Session Details - PS20


Session Details
Section PS - Planetary Sciences
Session Title Missions and Surveys: Drivers of Future Solar System Science
Main Convener Dr. Henry H. Hsieh (Planetary Science Institute, United States)
Co-convener(s) Dr. Jian-Yang Li (Planetary Science Institute, United States)
Dr. Makoto Yoshikawa (Japan Aerospace Exploration Agency, Japan)
Session Description Space missions recently or currently in flight or under development promise to revolutionize our understanding of their respective targets. The wealth of data returned by the Dawn, Rosetta, and New Horizons missions has already produced amazing results and will be analyzed for years to come. Sample-return missions Hayabusa 2 and OSIRIS-REx are currently en route to primitive asteroids Ryugu and Bennu. Newly selected NASA Discovery missions Lucy and Psyche to visit and study the Jovian Trojans and the unique metal asteroid Psyche are now in development. Finally, at the intersection of science and industry, interest in asteroid mining is increasing, providing both more reasons and means to improve and expand efforts to discover and characterize the population of small bodies in our solar system.

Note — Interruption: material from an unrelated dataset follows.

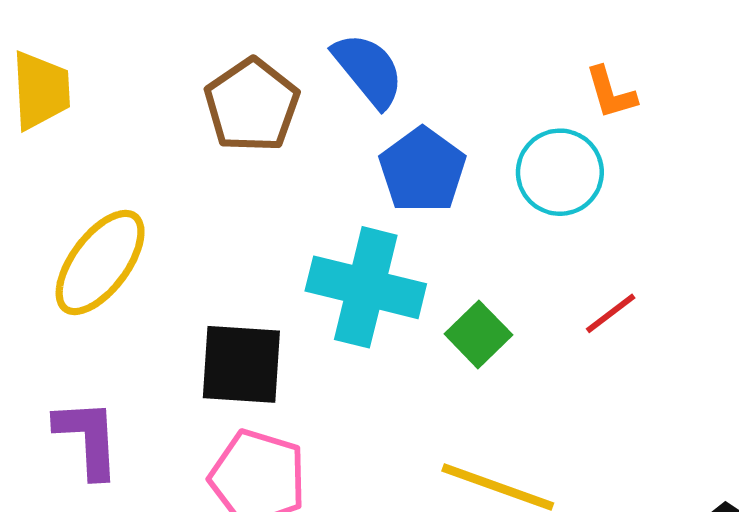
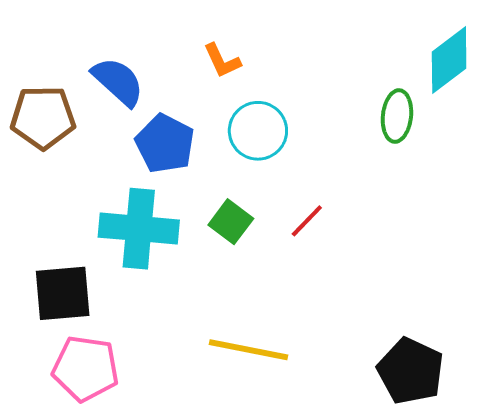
orange L-shape: (611, 93) -> (222, 61), moved
brown pentagon: (252, 105) -> (43, 117), turned -30
green square: (478, 334) -> (231, 222), moved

On the ground and in space, currently operational facilities aimed at surveying large portions of the sky have already substantially impacted planetary astronomy. The Catalina Sky Survey, Pan-STARRS1, NEOWISE, and Palomar Transient Factory surveys have greatly increased the number of known small bodies in our solar system from potentially hazardous near-Earth objects to distant comets, and provided new insights by allowing physical parameters to be determined for far larger samples of objects than have previously been achieved and discovering rare objects and events like main-belt comets and asteroid disruptions. Surveys like the Hyper-SuprimeCam survey and Gaia are already making substantial contributions to solar system science, where future survey facilities like the Large Synoptic Survey Telescope (LSST) and the WFIRST infrared survey spacecraft will have even greater impacts.

Considering the enormous importance that space missions and ground- and space-based surveys will have for solar system science in the future, we propose to convene a session to discuss these various efforts and their expected individual and cumulative impacts.